40:43Please add as much as you like.
40:46This is HATSU.
40:48What kind of surprise will I feel this time?
40:57I thought HATSU was crispy.
41:01What is this softness?
41:03I don't feel the smell of HYUGADORI.
41:11Next, I add KURUKOSHO.
41:18This has a strong taste.
41:20I have never tasted this before.
41:32Next, I add KURUKOSHO.
41:43Excuse me.
41:45This is the last KUSHIMO in the course.
41:48This is TSUKUNEGUSHI.
41:50This is a homemade spice.
41:53This is a mixture of 16 spices.
41:56This is a curry-like spice.
42:01This is a spicy sauce.
42:05I eat this as it is.
42:12This is a soft texture.
42:15This is a mixture of sweet and spicy sauce.
42:23This is a homemade spice.
42:27I can't stop eating this.
42:31This is not spicy, but it goes well with curry.
42:40This has a good taste and atmosphere.
42:46This is the restaurant where I invite MIZUNO.
42:51Hurry up.
42:53This Friday.
42:56After work.
42:59Would you like to eat?
43:06I want you to eat.
43:15Thank you very much.
43:24This was the best.
43:28This is LINE.
43:31Thank you for inviting me to dinner.
43:33Please take me with you.
43:36I'm going on a date with MIZUNO.
43:41Again.
43:45I will invite other colleagues.
43:47How many people are OK?
43:51That's right.
43:53I can't invite two people at once.
44:04I don't care.
44:06At first it's like this.
44:08It's like making a delicious YAKITORI with love.
44:12Let's take our time.
44:16Is that so?
44:20This time, the three protagonists visited a restaurant.
44:25This is OMOYA, 5 minutes' walk from TOKYO IKEBUKURO STATION.
44:29This is a restaurant with a smell of the Showa era.
44:32You can enjoy a delicious YAKITORI with a particular owner.
44:38This is a restaurant with a smell of the Showa era.
44:41You can enjoy a delicious YAKITORI with a particular owner.
44:44This is a restaurant with a smell of the Showa era.
44:48This is a restaurant with a pure meaning.
44:51At a shopping street in TOKYO MUSASHI KOYAMA you can find a place that is loved by locals.
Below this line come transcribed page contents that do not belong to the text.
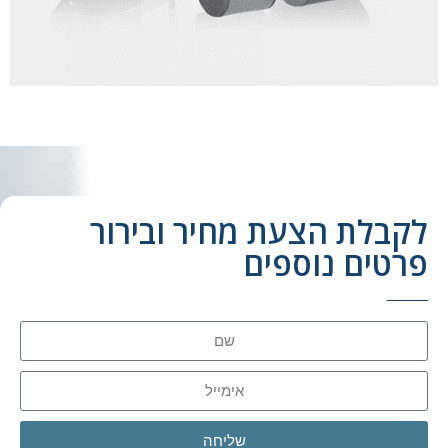
לקבלת הצעת מחיר ובירור
פרטים נוספים
שליחה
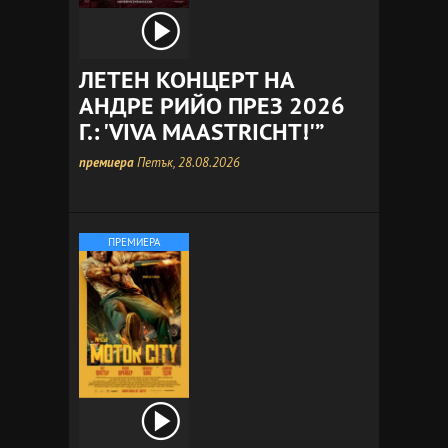
ЛЕТЕН КОНЦЕРТ НА
АНДРЕ РИЙО ПРЕЗ 2026
Г.: 'VIVA MAASTRICHT!'”
премиера
Петък, 28.08.2026
ПРЕМИЕРА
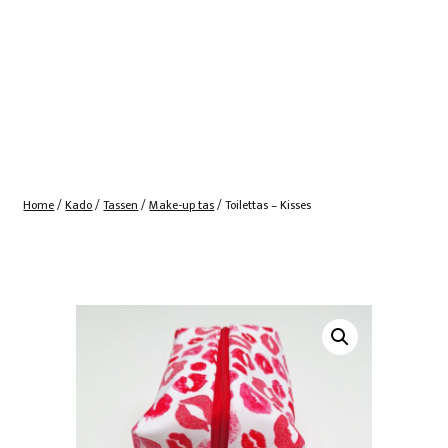
Home
/
Kado
/
Tassen
/
Make-up tas
/ Toilettas – Kisses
44:55This restaurant is famous for TACHIGUI and TAKE OUT.
44:59This is TORIYU.
45:01You can crush on shopping at TOKYO MUSASHI KOYAMA.
45:07This restaurant is 5 minutes walk from TOKYO ROPPONGI STATION.
45:11You can enjoy both wine and YAKITORI at this restaurant in French course meal style.
45:15I suggest a new way to enjoy yakitori.
45:22When I passed through the fields, there was a handful of happiness.
45:28Eating yakitori.
45:30There are things that can be satisfied with just that.
45:35What kind of handful will I be able to eat next?
45:40What remains in my mouth is a guide to tomorrow.
45:45The journey to find yakitori is far from over.